### Information given
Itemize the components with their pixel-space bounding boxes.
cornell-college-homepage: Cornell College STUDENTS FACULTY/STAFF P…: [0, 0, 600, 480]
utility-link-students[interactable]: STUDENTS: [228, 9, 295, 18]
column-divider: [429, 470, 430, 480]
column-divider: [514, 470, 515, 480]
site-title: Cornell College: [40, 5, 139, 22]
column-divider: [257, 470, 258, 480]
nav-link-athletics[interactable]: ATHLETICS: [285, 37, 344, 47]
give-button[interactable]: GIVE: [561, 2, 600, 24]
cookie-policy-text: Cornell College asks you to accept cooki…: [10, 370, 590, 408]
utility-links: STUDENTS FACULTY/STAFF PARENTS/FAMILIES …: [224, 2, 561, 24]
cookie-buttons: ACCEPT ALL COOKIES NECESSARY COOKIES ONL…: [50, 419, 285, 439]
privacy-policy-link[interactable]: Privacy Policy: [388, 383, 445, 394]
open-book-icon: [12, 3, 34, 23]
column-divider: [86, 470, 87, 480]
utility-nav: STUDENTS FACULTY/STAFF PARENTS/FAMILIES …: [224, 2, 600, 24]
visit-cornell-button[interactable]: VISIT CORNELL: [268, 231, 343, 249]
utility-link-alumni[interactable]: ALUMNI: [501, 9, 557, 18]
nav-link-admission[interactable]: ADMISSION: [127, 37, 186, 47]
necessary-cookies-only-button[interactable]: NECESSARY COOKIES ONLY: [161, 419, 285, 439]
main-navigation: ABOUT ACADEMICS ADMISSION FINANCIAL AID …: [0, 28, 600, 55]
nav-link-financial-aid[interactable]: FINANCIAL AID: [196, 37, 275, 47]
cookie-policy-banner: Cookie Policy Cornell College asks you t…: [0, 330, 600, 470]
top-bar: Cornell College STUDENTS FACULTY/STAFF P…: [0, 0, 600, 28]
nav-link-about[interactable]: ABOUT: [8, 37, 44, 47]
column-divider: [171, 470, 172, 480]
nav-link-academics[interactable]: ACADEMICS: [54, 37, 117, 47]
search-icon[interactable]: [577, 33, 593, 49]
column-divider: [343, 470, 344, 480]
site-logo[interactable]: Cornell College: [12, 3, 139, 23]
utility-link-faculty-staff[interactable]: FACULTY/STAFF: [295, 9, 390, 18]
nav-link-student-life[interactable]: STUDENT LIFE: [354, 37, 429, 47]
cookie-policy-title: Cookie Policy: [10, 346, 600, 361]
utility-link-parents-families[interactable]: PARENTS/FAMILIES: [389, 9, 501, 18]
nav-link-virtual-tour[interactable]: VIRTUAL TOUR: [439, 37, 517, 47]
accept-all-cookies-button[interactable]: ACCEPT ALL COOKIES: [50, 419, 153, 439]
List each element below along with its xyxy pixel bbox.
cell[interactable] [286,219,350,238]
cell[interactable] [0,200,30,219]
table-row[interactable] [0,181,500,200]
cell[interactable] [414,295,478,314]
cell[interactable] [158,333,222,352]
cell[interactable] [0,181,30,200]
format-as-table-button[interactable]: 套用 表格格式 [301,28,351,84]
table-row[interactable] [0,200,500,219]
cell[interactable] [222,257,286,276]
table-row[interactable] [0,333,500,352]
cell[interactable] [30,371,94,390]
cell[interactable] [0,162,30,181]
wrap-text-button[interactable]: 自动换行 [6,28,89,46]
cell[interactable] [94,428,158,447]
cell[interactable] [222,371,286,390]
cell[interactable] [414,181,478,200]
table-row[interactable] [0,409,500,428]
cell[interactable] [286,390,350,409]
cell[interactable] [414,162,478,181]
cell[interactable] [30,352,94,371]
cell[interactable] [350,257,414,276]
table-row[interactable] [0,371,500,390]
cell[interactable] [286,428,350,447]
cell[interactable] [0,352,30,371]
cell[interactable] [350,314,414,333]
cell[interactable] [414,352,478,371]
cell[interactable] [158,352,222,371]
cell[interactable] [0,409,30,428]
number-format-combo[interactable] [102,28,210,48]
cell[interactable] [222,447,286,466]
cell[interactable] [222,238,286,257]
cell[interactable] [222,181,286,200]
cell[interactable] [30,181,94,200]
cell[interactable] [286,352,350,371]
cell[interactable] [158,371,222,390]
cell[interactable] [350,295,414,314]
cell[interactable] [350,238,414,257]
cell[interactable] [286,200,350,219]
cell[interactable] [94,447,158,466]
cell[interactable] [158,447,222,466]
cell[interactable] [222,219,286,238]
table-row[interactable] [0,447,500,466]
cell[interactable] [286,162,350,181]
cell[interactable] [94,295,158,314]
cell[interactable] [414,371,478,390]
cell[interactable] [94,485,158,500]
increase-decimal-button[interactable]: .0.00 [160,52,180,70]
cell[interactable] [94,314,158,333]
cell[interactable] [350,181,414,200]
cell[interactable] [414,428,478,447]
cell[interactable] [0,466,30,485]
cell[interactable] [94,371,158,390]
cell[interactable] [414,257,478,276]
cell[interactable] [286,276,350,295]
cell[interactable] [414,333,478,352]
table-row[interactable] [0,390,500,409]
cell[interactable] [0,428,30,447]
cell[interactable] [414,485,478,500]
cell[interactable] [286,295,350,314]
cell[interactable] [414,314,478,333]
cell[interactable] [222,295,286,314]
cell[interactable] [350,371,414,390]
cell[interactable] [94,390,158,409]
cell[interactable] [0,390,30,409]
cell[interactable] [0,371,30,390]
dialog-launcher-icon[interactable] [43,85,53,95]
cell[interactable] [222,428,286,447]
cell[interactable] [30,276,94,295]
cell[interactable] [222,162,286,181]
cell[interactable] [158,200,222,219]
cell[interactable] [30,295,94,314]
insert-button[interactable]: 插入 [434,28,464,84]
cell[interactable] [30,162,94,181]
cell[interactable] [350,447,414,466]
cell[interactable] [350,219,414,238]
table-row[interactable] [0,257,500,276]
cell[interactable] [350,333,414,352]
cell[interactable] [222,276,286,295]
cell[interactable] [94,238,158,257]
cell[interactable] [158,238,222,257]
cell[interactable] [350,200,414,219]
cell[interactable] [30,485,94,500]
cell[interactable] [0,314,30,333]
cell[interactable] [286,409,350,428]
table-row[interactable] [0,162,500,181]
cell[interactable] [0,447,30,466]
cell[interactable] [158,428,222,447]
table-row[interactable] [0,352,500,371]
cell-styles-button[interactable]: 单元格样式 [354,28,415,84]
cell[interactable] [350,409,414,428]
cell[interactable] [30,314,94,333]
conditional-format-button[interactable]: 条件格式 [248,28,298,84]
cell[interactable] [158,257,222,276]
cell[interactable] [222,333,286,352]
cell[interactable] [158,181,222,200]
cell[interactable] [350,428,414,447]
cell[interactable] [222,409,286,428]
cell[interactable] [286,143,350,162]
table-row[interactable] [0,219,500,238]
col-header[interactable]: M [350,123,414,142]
######
Task statement:
Look over the records. Copy the lines that include the word "ACADEMICS".

Solution to the problem:
main-navigation: ABOUT ACADEMICS ADMISSION FINANCIAL AID …: [0, 28, 600, 55]
nav-link-academics[interactable]: ACADEMICS: [54, 37, 117, 47]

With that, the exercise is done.